Despite the confirmation that takeaway and delivery services are allowed, just 19% of operators are attempting to offer a delivery and/or takeaway service. 16% of branded restaurants and 10% of pub restaurants have opted to offer this. Delivery logistics giant, Deliveroo, has launched a new rapid payment system so that restaurants can access cash made from deliveries within 24 hours. The new service is completely free of charge to operators, with Deliveroo covering any increased banking charges. This will be on offer for at least the next three months and is aimed at reducing cashflow challenges faced by small businesses.
Some operators are offering a delivery service for the first time, including tapas restaurant, Ibercia. Meanwhile, contemporary fast food operator Leon has adjusted its sites to operate as ‘mini supermarkets’, offering meals and groceries, as well as other essential supplies to consumers.

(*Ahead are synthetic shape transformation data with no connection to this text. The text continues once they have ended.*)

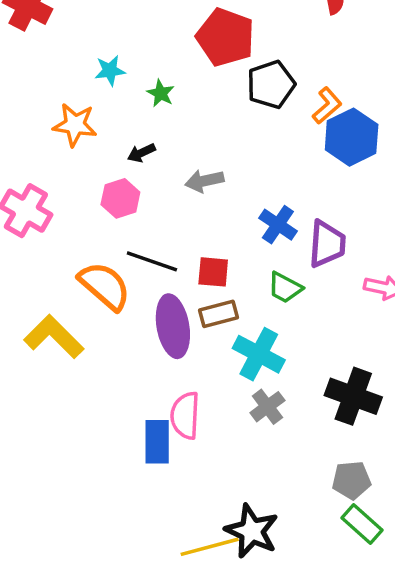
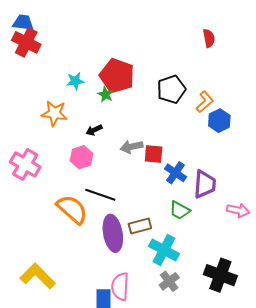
red pentagon: (225, 37) -> (117, 76), moved
blue hexagon: (352, 137) -> (219, 121), size x0.7
red square: (213, 272) -> (154, 154), moved
yellow L-shape: (54, 337) -> (38, 276), moved

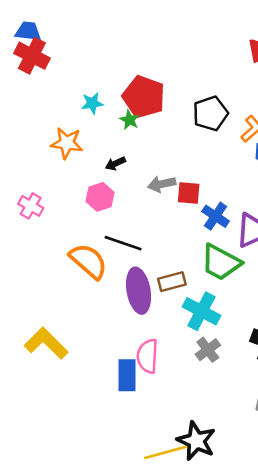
pink cross: (25, 164) -> (31, 206), size x0.7
green trapezoid: (180, 210) -> (221, 262), size x1.6

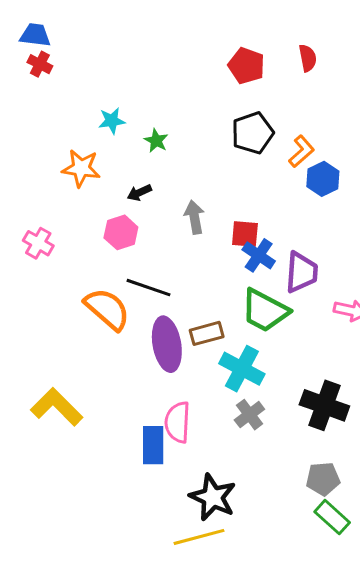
red cross: (32, 56) -> (40, 64), size x0.6
red pentagon: (144, 97) -> (246, 66), moved, size x0.7
gray arrow: (162, 184) -> (194, 217), turned 92
red square: (189, 193) -> (245, 234), moved
black star: (196, 441) -> (213, 497), moved

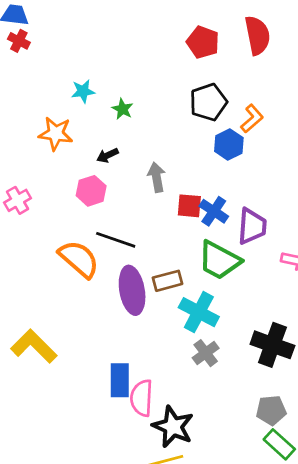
red semicircle: (308, 58) -> (257, 35), size x1.6
blue hexagon: (323, 179) -> (229, 144), moved
red square: (245, 234) -> (189, 206), moved
pink cross: (38, 243) -> (18, 200), turned 30
pink semicircle: (178, 422) -> (142, 398), moved

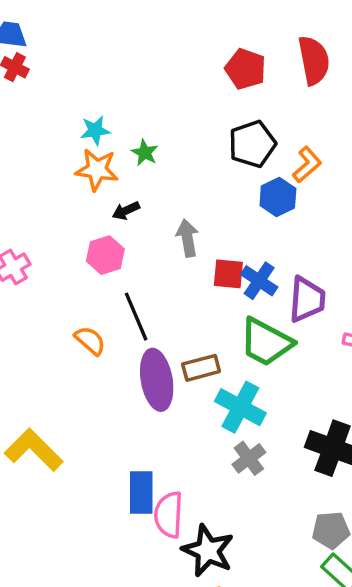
orange star: (56, 134) -> (97, 170), moved
black line: (116, 240) -> (136, 317), turned 48
orange semicircle: (79, 259) -> (90, 340), size x0.6

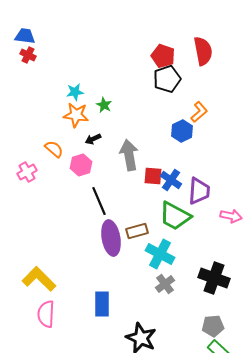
black pentagon: (252, 144) -> (167, 79), moved
gray arrow: (187, 238) -> (129, 155), size x1.4
orange semicircle: (90, 340) -> (54, 149), moved
pink semicircle: (169, 515) -> (46, 314), moved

For brands in the Operator Data Index, especially those in the public eye, there will be pressure to close for the health and safety of all staff. The wider market of independent restaurants will be under extreme financial pressure, with the risk to staff on a smaller scale than larger groups. It is expected that a greater number of independent restaurants will continue to offer takeaway and delivery services, albeit operating reduced hours.
At this extremely challenging time, MCA Insight and HIM would like to show our support to everyone working in the Foodservice industry and recognise the tough decisions that are having to be made on a daily basis.